I am trying to understand macros inside the Racket environment. The concept intrigues me.
After writing this definition on Dr. Racket's definition window:
(define-syntax foo
(lambda (stx)
(syntax "I am foo")))
I used the REPL to call the following expressions:
> foo
"I am foo"
> (foo)
"I am foo"
These results surprise me. I was expecting something like a #procedure for the first call on foo.
Why (foo) and foo provide the same output?
Usually, I am pretty careful about adding parenthesis in Racket. Usually, they completely change the meaning of the expression being called. In this case, apparently, it makes no difference.
Thanks in advance.
Usually, I am pretty careful about adding parenthesis in Racket.

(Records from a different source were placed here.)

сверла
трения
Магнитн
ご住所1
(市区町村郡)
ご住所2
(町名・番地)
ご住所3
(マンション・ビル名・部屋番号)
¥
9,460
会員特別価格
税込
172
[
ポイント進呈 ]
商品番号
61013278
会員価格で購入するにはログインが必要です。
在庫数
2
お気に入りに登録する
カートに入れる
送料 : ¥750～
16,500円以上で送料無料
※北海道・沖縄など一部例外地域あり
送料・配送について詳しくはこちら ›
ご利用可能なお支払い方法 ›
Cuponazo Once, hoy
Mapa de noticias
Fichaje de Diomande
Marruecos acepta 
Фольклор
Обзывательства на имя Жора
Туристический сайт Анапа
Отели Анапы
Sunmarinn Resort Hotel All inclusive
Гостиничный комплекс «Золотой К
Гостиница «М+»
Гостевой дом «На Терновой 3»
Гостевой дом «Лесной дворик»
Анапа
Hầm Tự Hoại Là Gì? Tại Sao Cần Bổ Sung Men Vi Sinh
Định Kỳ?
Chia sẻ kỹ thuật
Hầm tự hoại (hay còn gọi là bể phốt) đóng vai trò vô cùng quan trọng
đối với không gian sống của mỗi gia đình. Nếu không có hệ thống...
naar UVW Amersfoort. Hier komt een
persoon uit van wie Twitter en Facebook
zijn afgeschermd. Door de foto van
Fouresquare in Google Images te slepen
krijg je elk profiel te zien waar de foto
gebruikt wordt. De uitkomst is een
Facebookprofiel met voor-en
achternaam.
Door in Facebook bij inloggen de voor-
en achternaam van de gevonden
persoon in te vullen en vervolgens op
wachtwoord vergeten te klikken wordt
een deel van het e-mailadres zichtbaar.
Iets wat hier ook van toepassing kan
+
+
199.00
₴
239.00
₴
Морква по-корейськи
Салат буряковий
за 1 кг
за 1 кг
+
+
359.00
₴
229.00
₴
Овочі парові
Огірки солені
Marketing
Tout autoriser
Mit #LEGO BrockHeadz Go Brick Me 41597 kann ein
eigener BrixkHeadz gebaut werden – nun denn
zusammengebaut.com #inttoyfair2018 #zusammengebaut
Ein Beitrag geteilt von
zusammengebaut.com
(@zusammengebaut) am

Yes, you are right to be careful. It usually makes a difference.
In your case, however, it doesn't seem to make a difference, because you are creating an overly simple macro that happens to expand in the same way whether the macro is invoked as a regular transformer or as an identifier macro.
I was expecting something like a #procedure for the first call on foo.
I want to address this first. Macros transform your program syntactically. For example, I can write a macro flip that flip the operands, so that
(flip foo 1 (let) bar baz 2)
is expanded (not evaluated) to:
(2 baz bar (let) 1 foo)
Again, I want to emphasize that this is a program transformation, like how you edit the code with your editor.
Now, let's write some actual macros:
(define-syntax bar
(lambda (stx)
(cond
[(equal? (syntax->datum stx) '(bar abc def)) #'(+ 1 1)]
[else #'(+ 2 2)])))
(bar abc def) ;== expands => (+ 1 1) == evaluates => 2
(bar 42 (abc) qqq) ;== expands => (+ 2 2) == evaluates => 4
(bar) ;== expands => (+ 2 2) == evaluates => 4
In the above macro, it checks if the input syntax is syntactically (bar abc def). If so, it transforms to (+ 1 1). Otherwise, it transforms to (+ 2 2).
All of these is to show you that it is unreasonable to expect a macro to result in "#procedure" (of course, unless the macro expands to a lambda), since what macro does is transforming syntax. It doesn't create a procedure.
The final mystery is what's going on with bare foo. Let's create a macro baz to understand that:
(define-syntax baz
(lambda (stx)
(cond
[(equal? (syntax->datum stx) 'baz) #'1]
[(equal? (syntax->datum stx) '(baz)) #'2]
[else #'3])))
baz ;== expands => 1
(baz) ;== expands => 2
(baz 10) ;== expands => 3
It turns out that a bare identifier could also be a macro!
Now, consider your foo:
(define-syntax foo
(lambda (stx)
(syntax "I am foo")))
It's a transformation that ignores its operands, and always expands to "I am foo".
So:
(foo 1 2 3) ;== expands => "I am foo"
(foo x y z) ;== expands => "I am foo"
(foo) ;== expands => "I am foo"
foo ;== expands => "I am foo"
Note that in most macros, we use pattern matching to extract operands. Pattern matching can raise a syntax error when the input syntax doesn't match any pattern. This, for example, allows us to create a macro that doesn't allow it to be used as an identifier macro.
(define-syntax food
(lambda (stx)
(syntax-case stx ()
;; match when there is a parenthesis around the macro
[(_ ...) #'1])))
(food) ;=> 1
food ;=> food: bad syntax